Daughtered Out by Toni Ann Johnson

 

           

You’re growing your first child inside; it’s a girl, and your father is visiting for Thanksgiving. He wears a chocolate-brown ascot with a white shirt under a multicolored Pucci jacket. You wonder when he began wearing ascots, and you curse under your breath because you’ve already purchased his Christmas gifts, which include an insanely-expensive silk tie you took forty minutes to select on the first Saturday of November when, on rare occasion, you weren’t working. Why didn’t he tell you he’d switched to ascots?

He sits across from you and your handsome husband in downtown Boston, where you live, intentionally, away from the rest of your family.
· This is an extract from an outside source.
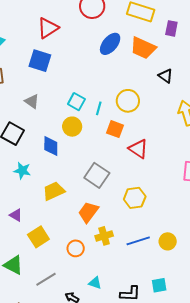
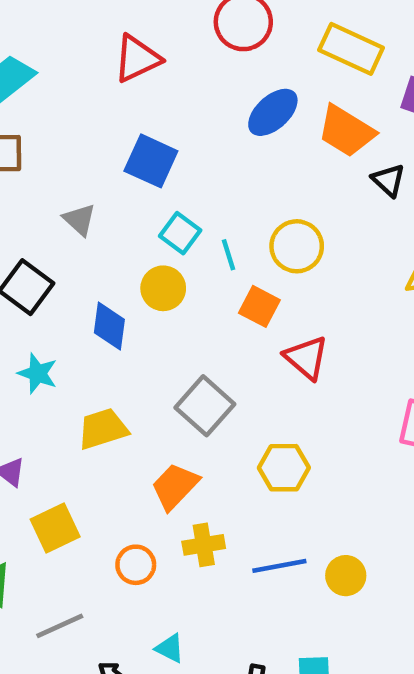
blue square: (40, 61) -> (151, 161), moved
black triangle: (166, 76) -> (389, 180), moved
cyan line: (99, 108) -> (228, 255), turned -40

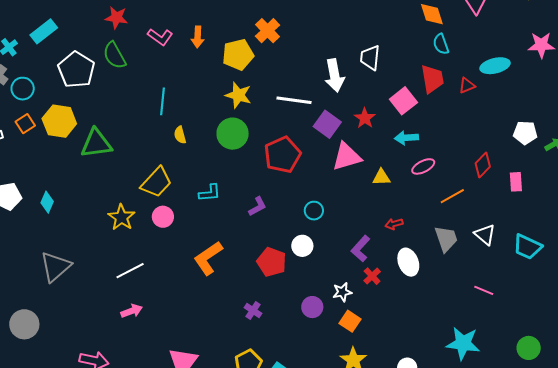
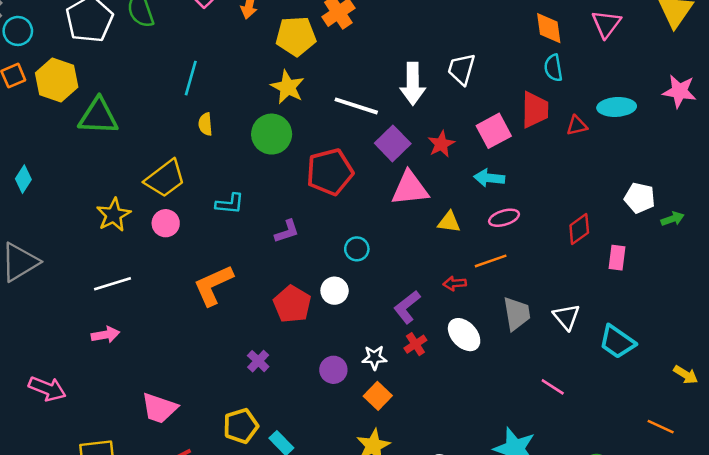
orange line: (452, 196) -> (491, 261), moved
white ellipse: (408, 262) -> (464, 335), turned -32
In your formal dining room, under the chandelier you designed and had custom-made, your father takes a matchbook from his breast pocket and reads from its inside flap the names Phillis, Phillipa, Philomene, and Philomena.

Your back teeth grind together, and you set down your fork. You’ve made lists of dozens of names, none of which begin with “Phil.” Something pulls tight in your chest. You feel your husband, seated to your right, smiling as he says nothing and sips his Beaujolais.

If your father is unnerved by your silence, he doesn’t show it. He restows his matchbook and resumes chewing and swallowing large bites of the roasted duck à l’orange that you prepared at his request even though you work upwards of seventy hours a week at a law firm. Planning this meal required precise scheduling of shopping, chopping, measuring, and mixing in advance.

He eyes you directly and, without a trace of irony, tells you he has no one to carry his name. No sons. He’s been “daughtered out,” he says, his voice tinged with complaint as if it’s your fault you were born female.

You feel like he’s thrown something hot in your face.

You’ve earned two summa cum laude Harvard degrees and financed significant portions of your undergraduate and law school tuition with scholarships and loans, while your father groused about the living expenses he paid, which afforded you a shared basement apartment infested with water bugs. You ate canned generic beans on a regular basis for seven years.

Your head stills as your eyes narrow to the thin edge of a knife. You contemplate the antediluvian phrase “daughtered out,” which at one time meant a father couldn’t pass on his surname or bequeath property to his female offspring.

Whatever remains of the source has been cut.